While she felt like a weight had been lifted, the sociology academic explained the journey to this point was one that gave her a sense of purpose and belonging.
As a teenager, Dr Killen had dropped out of high school after she experienced bullying and harassment by students because of her sexuality.
"School was great and something that I loved until I was in year 10 and that's when I came out," Dr Killen said.
"My girlfriend and I at the time were the only ones out [about our sexuality] in the school.
"Everybody knew us as 'those weird lesbians' and so teachers would regularly ask other students if they were comfortable sitting next to me or if they were comfortable working in group projects with 'the lesbian'."
But when she signed up to study in university, she found others she shared common interests and stories with.
"I am driven a little bit by - I don't want to call it vengeance - a sense of showing people that felt that I wouldn't be able to amount to anything because of my sexuality that I could become Dr Killen," she said.
"I think that's why high school was so difficult. I felt quite alone because of all the bullying.
"But when I was at uni, I was surrounded by such a supportive community - both a queer community and an academic community - that I was really able to flourish there."
After completing her undergraduate, Dr Killen decided to dedicate her research to the online community that helped her feel less alone during those early years.
She recalled using throwback social networking platforms, like MSN and LiveJournal, to seek out others in the LGBTQIA+ community around the world.
"For a lot of queer people, [the internet] is a place where they can be themselves and sometimes the only place that they can be themselves," she said.
"It's also, I think, a really important archive of queer history - our history doesn't necessarily get recorded through other official channels."
"I think there's been this shift away from relying on big media companies to represent minority identities, and particularly queer people," Dr Killen said.
"Especially in places like TikTok or Instagram where people can represent themselves and tell their own stories and don't rely on this kind of gatekeeping process by bigger corporations."

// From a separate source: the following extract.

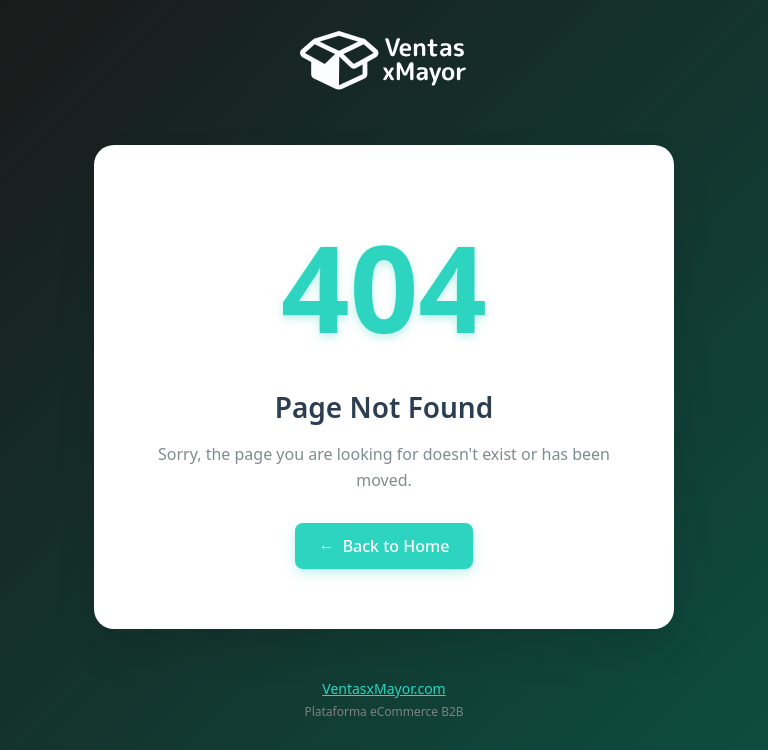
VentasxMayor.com (383, 688)
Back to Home (384, 546)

While there was no big festivity planned to mark the submission of her thesis, she said her partner's planned a customised cake decorated with the front page of her thesis.
Reflecting back on her difficult times during high school, Dr Killen said she was glad she could show her adversaries how far she had come.
She encouraged others facing similar situations to not let those moments define them.
"All of your hopes for your whole life don't have to hinge on the way that you perform in high school, or even the way that you perform at the beginning of university," she said.